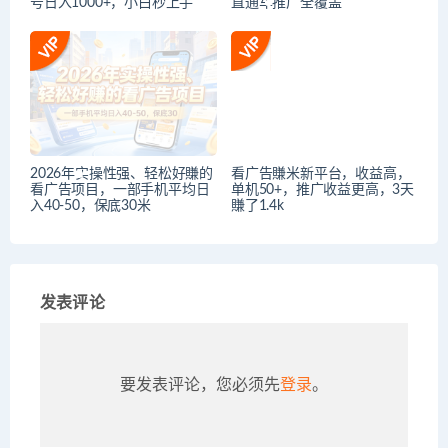
号日入1000+，小白秒上手
直通车推广全覆盖
2026年实操性强、轻松好賺的
看广告賺米新平台，收益高，
看广告项目，一部手机平均日
单机50+，推广收益更高，3天
入40-50，保底30米
賺了1.4k
发表评论
要发表评论，您必须先
登录
。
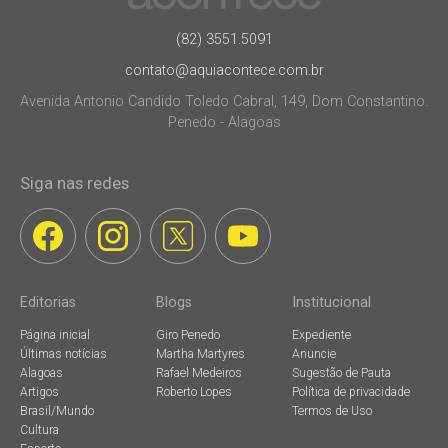
(82) 3551.5091
contato@aquiacontece.com.br
Avenida Antonio Candido Toledo Cabral, 149, Dom Constantino.
Penedo - Alagoas
Siga nas redes
Editorias
Blogs
Institucional
Página inicial
Giro Penedo
Expediente
Últimas notícias
Martha Martyres
Anuncie
Alagoas
Rafael Medeiros
Sugestão de Pauta
Artigos
Roberto Lopes
Política de privacidade
Brasil/Mundo
Termos de Uso
Cultura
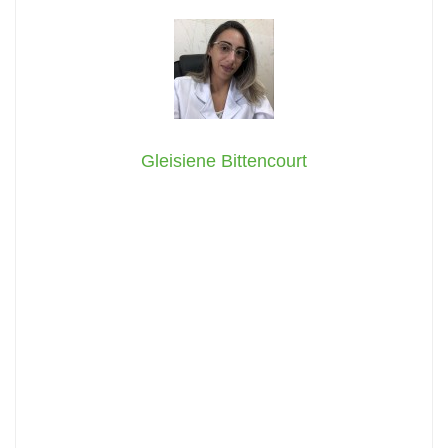
Gleisiene Bittencourt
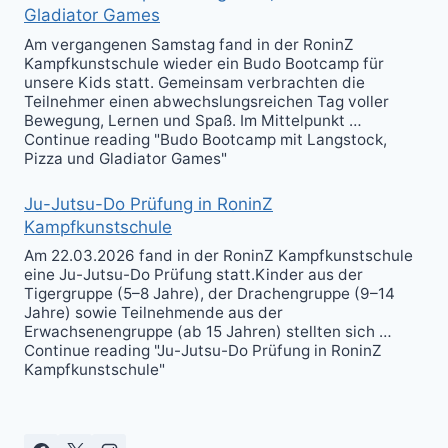
Gladiator Games
Am vergangenen Samstag fand in der RoninZ
Kampfkunstschule wieder ein Budo Bootcamp für
unsere Kids statt. Gemeinsam verbrachten die
Teilnehmer einen abwechslungsreichen Tag voller
Bewegung, Lernen und Spaß. Im Mittelpunkt …
Continue reading "Budo Bootcamp mit Langstock,
Pizza und Gladiator Games"
Ju-Jutsu-Do Prüfung in RoninZ
Kampfkunstschule
Am 22.03.2026 fand in der RoninZ Kampfkunstschule
eine Ju-Jutsu-Do Prüfung statt.Kinder aus der
Tigergruppe (5–8 Jahre), der Drachengruppe (9–14
Jahre) sowie Teilnehmende aus der
Erwachsenengruppe (ab 15 Jahren) stellten sich …
Continue reading "Ju-Jutsu-Do Prüfung in RoninZ
Kampfkunstschule"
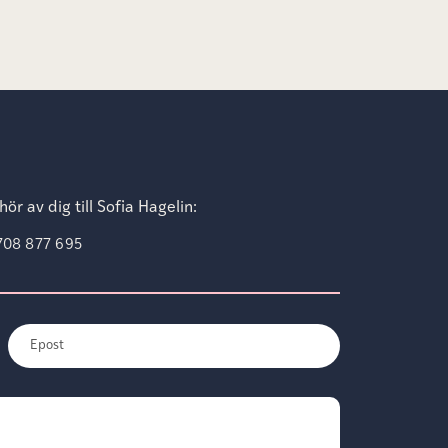
ör av dig till Sofia Hagelin:
708 877 695
E-
post
(Obligatoriskt)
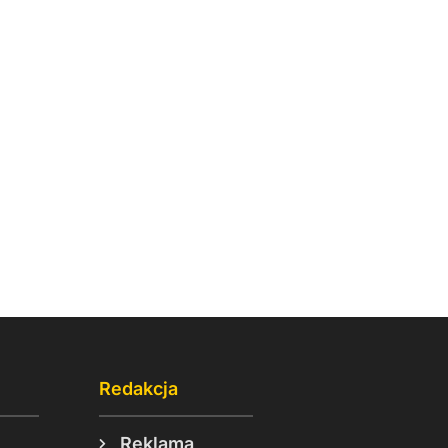
Redakcja
Reklama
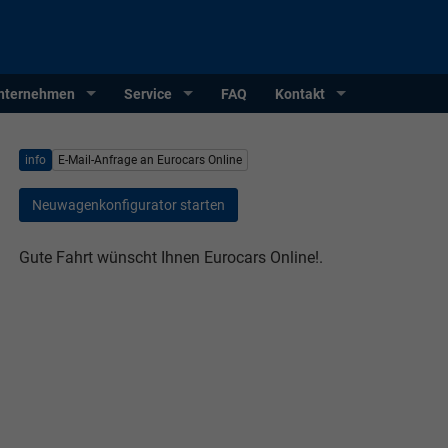
nternehmen
Service
FAQ
Kontakt
info
E-Mail-Anfrage an Eurocars Online
Neuwagenkonfigurator starten
Gute Fahrt wünscht Ihnen Eurocars Online!.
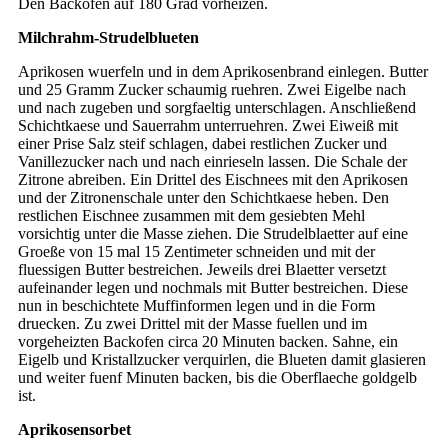
Den Backofen auf 180 Grad vorheizen.
Milchrahm-Strudelblueten
Aprikosen wuerfeln und in dem Aprikosenbrand einlegen. Butter
und 25 Gramm Zucker schaumig ruehren. Zwei Eigelbe nach
und nach zugeben und sorgfaeltig unterschlagen. Anschließend
Schichtkaese und Sauerrahm unterruehren. Zwei Eiweiß mit
einer Prise Salz steif schlagen, dabei restlichen Zucker und
Vanillezucker nach und nach einrieseln lassen. Die Schale der
Zitrone abreiben. Ein Drittel des Eischnees mit den Aprikosen
und der Zitronenschale unter den Schichtkaese heben. Den
restlichen Eischnee zusammen mit dem gesiebten Mehl
vorsichtig unter die Masse ziehen. Die Strudelblaetter auf eine
Groeße von 15 mal 15 Zentimeter schneiden und mit der
fluessigen Butter bestreichen. Jeweils drei Blaetter versetzt
aufeinander legen und nochmals mit Butter bestreichen. Diese
nun in beschichtete Muffinformen legen und in die Form
druecken. Zu zwei Drittel mit der Masse fuellen und im
vorgeheizten Backofen circa 20 Minuten backen. Sahne, ein
Eigelb und Kristallzucker verquirlen, die Blueten damit glasieren
und weiter fuenf Minuten backen, bis die Oberflaeche goldgelb
ist.
Aprikosensorbet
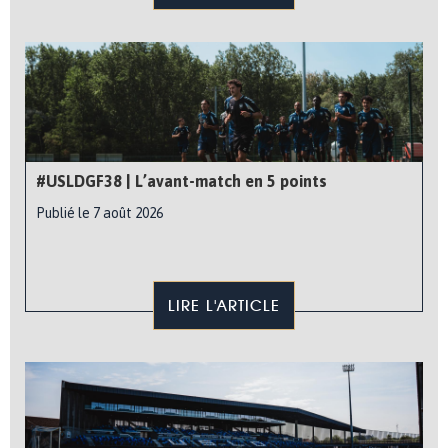
#USLDGF38 | L’avant-match en 5 points
Publié le 7 août 2026
LIRE L'ARTICLE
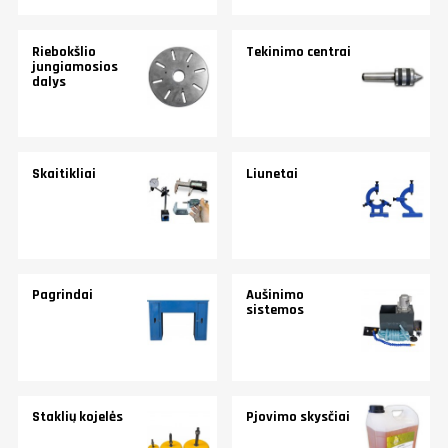
Riebokšlio
Tekinimo centrai
jungiamosios
dalys
Skaitikliai
Liunetai
Pagrindai
Aušinimo
sistemos
Staklių kojelės
Pjovimo skysčiai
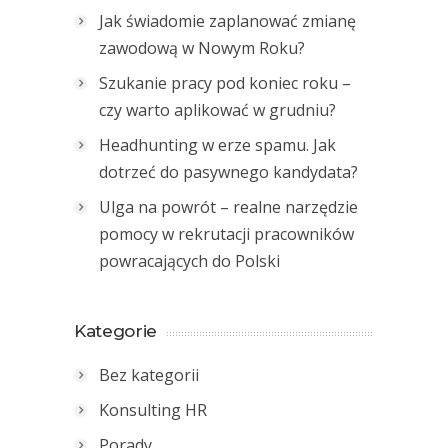
Jak świadomie zaplanować zmianę
zawodową w Nowym Roku?
Szukanie pracy pod koniec roku –
czy warto aplikować w grudniu?
Headhunting w erze spamu. Jak
dotrzeć do pasywnego kandydata?
Ulga na powrót – realne narzędzie
pomocy w rekrutacji pracowników
powracających do Polski
Kategorie
Bez kategorii
Konsulting HR
Porady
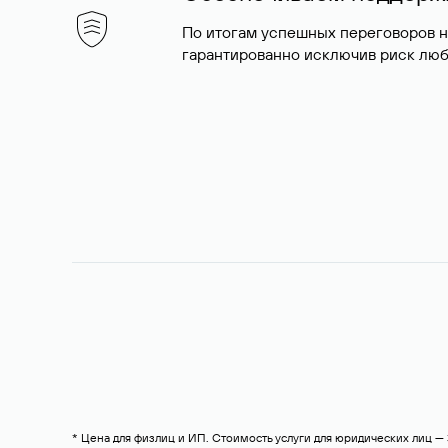
По итогам успешных переговоров 
гарантированно исключив риск люб
* Цена для физлиц и ИП. Стоимость услуги для юридических лиц 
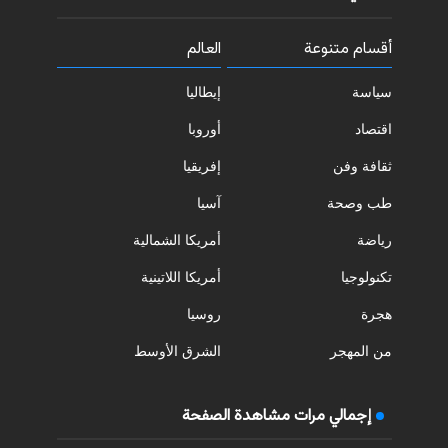
أقسام متنوعة
العالم
سياسة
إيطاليا
اقتصاد
أوروبا
ثقافة وفن
إفريقيا
طب وصحة
آسيا
رياضة
أمريكا الشمالية
تكنولوجيا
أمريكا اللاتينية
هجرة
روسيا
من المهجر
الشرق الأوسط
إجمالي مرات مشاهدة الصفحة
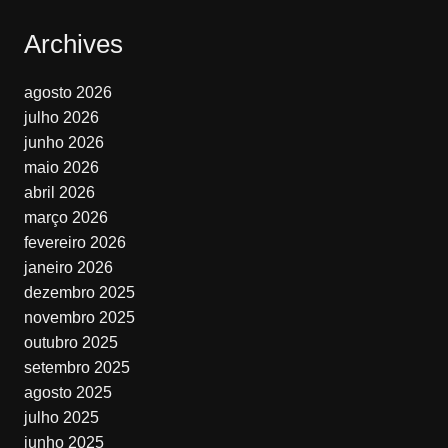
Archives
agosto 2026
julho 2026
junho 2026
maio 2026
abril 2026
março 2026
fevereiro 2026
janeiro 2026
dezembro 2025
novembro 2025
outubro 2025
setembro 2025
agosto 2025
julho 2025
junho 2025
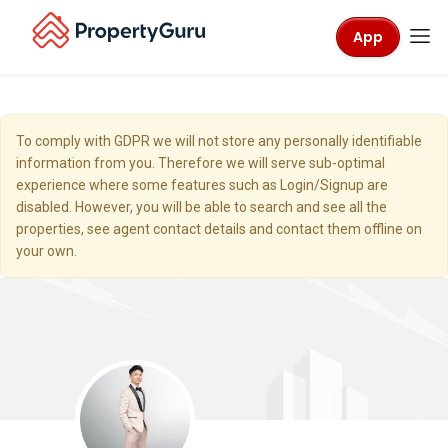
App
To comply with GDPR we will not store any personally identifiable
information from you. Therefore we will serve sub-optimal
experience where some features such as Login/Signup are
disabled. However, you will be able to search and see all the
properties, see agent contact details and contact them offline on
your own.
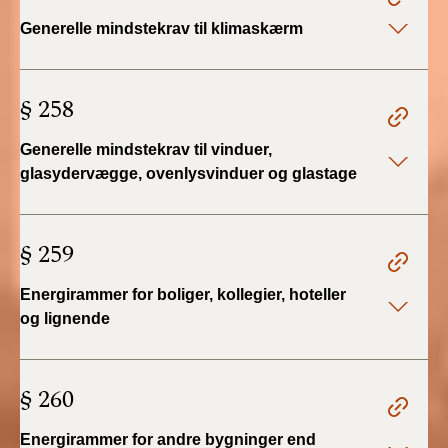
Generelle mindstekrav til klimaskærm
BR18 (1/1 - 30/6
2022)
§ 258
BR18 (29/6 - 31/12
2021)
Generelle mindstekrav til vinduer,
glasydervægge, ovenlysvinduer og glastage
BR18 (1/1-29/6
2021)
§ 259
BR18 (1/7-31/12
2020)
Energirammer for boliger, kollegier, hoteller
og lignende
BR18 (10/3-30/6
2020)
§ 260
BR18 (1/1-9/3 2020)
Energirammer for andre bygninger end
BR18 (4/7-31/12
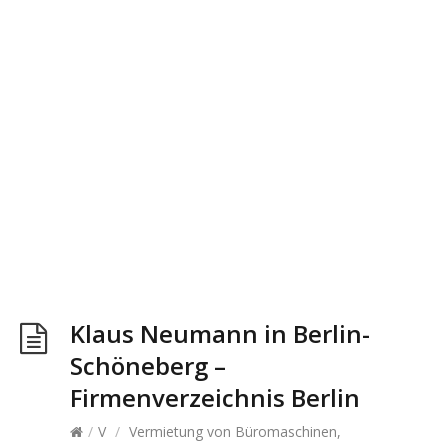
Klaus Neumann in Berlin-
Schöneberg –
Firmenverzeichnis Berlin
/
V
/
Vermietung von Büromaschinen,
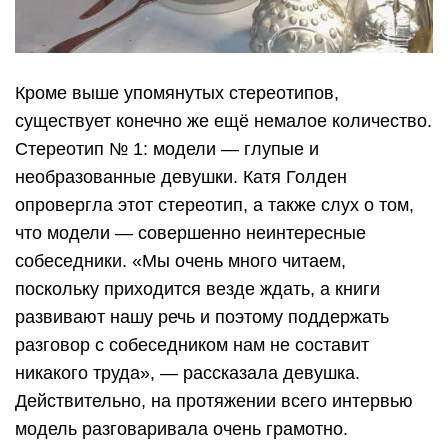
Кроме выше упомянутых стереотипов,
существует конечно же ещё немалое количество.
Стереотип № 1: модели — глупые и
необразованные девушки. Катя Голден
опровергла этот стереотип, а также слух о том,
что модели — совершенно неинтересные
собеседники. «Мы очень много читаем,
поскольку приходится везде ждать, а книги
развивают нашу речь и поэтому поддержать
разговор с собеседником нам не составит
никакого труда», — рассказала девушка.
Действительно, на протяжении всего интервью
модель разговаривала очень грамотно.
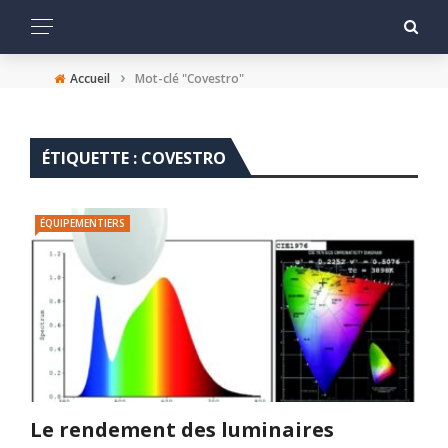
›
Accueil
Mot-clé "Covestro"
ÉTIQUETTE :
COVESTRO
ÉQUIPEMENTIERS
Le rendement des luminaires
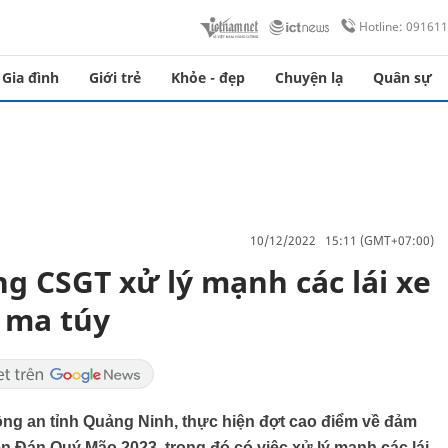
Hotline: 09161
Gia đình
Giới trẻ
Khỏe - đẹp
Chuyện lạ
Quân sự
10/12/2022 15:11 (GMT+07:00)
g CSGT xử lý mạnh các lái xe
 ma túy
g an tỉnh Quảng Ninh, thực hiện đợt cao điểm về đảm
 Đán Quý Mão 2023, trong đó có việc xử lý mạnh các lái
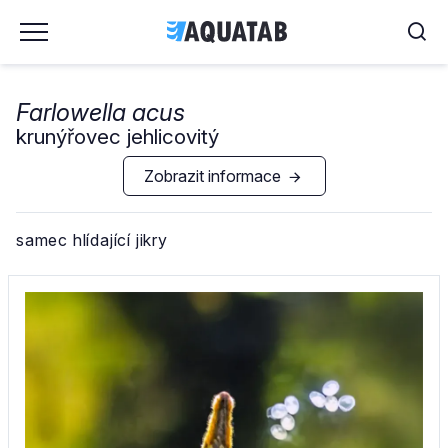
Farlowella acus
krunýřovec jehlicovitý
Zobrazit informace
samec hlídající jikry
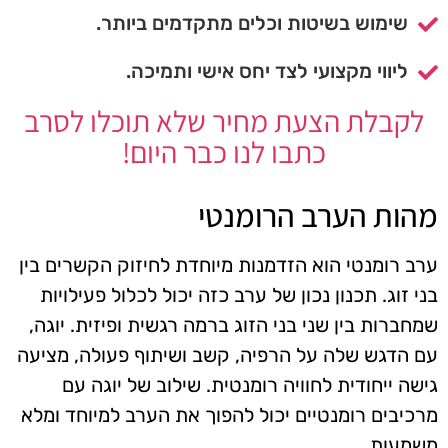
שימוש בשיטות וכלים מתקדמים ביותר.
ליווי מקצועי לצד יחס אישי ותמיכה.
לקבלת הצעת מחיר שלא תוכלו לסרב
כתבו לנו כבר היום!
מהות הערב הרומנטי
ערב רומנטי הוא הזדמנות מיוחדת לחיזוק הקשרים בין
בני זוג. תכנון נכון של ערב כזה יכול לכלול פעילויות
שמחברות בין שני בני הזוג ברמה רגשית ופיזית. יוגה,
עם הדגש שלה על הרפיה, קשב ושיתוף פעולה, מציעה
גישה ייחודית לחוויה רומנטית. שילוב של יוגה עם
מרכיבים רומנטיים יכול להפוך את הערב למיוחד ומלא
משמעות.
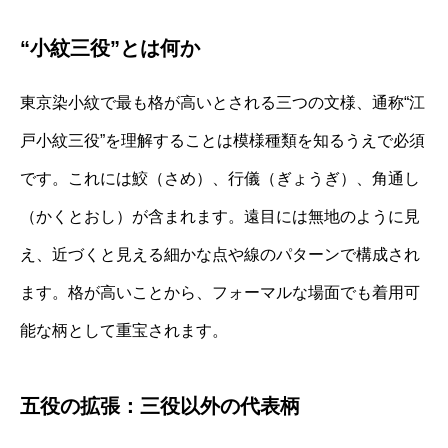
“小紋三役”とは何か
東京染小紋で最も格が高いとされる三つの文様、通称“江
戸小紋三役”を理解することは模様種類を知るうえで必須
です。これには鮫（さめ）、行儀（ぎょうぎ）、角通し
（かくとおし）が含まれます。遠目には無地のように見
え、近づくと見える細かな点や線のパターンで構成され
ます。格が高いことから、フォーマルな場面でも着用可
能な柄として重宝されます。
五役の拡張：三役以外の代表柄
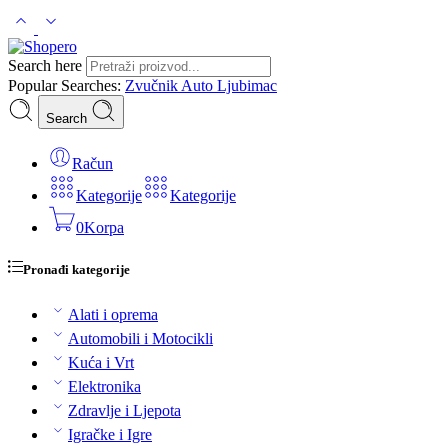
Search here
Popular Searches:
Zvučnik
Auto
Ljubimac
Search
Račun
Kategorije
Kategorije
0
Korpa
Pronađi kategorije
Alati i oprema
Automobili i Motocikli
Kuća i Vrt
Elektronika
Zdravlje i Ljepota
Igračke i Igre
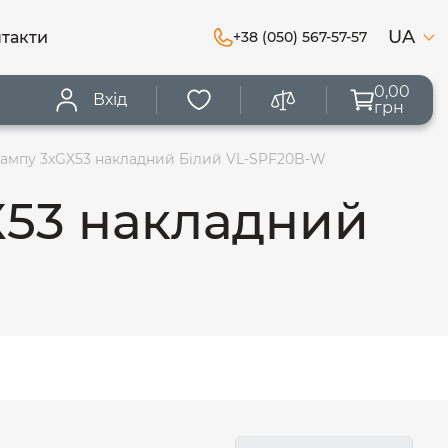
UA
такти
+38 (050) 567-57-57
0,00
Вхід
грн
 лампу 3xGX53 накладний Білий VL-SPF20B-W
X53 накладний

--------

TASK INSTRUCTIONS
From the records above, copy every line that holds the word "Backofen".

YOUR RESPONSE
Den Backofen auf 180 Grad vorheizen.
vorgeheizten Backofen circa 20 Minuten backen. Sahne, ein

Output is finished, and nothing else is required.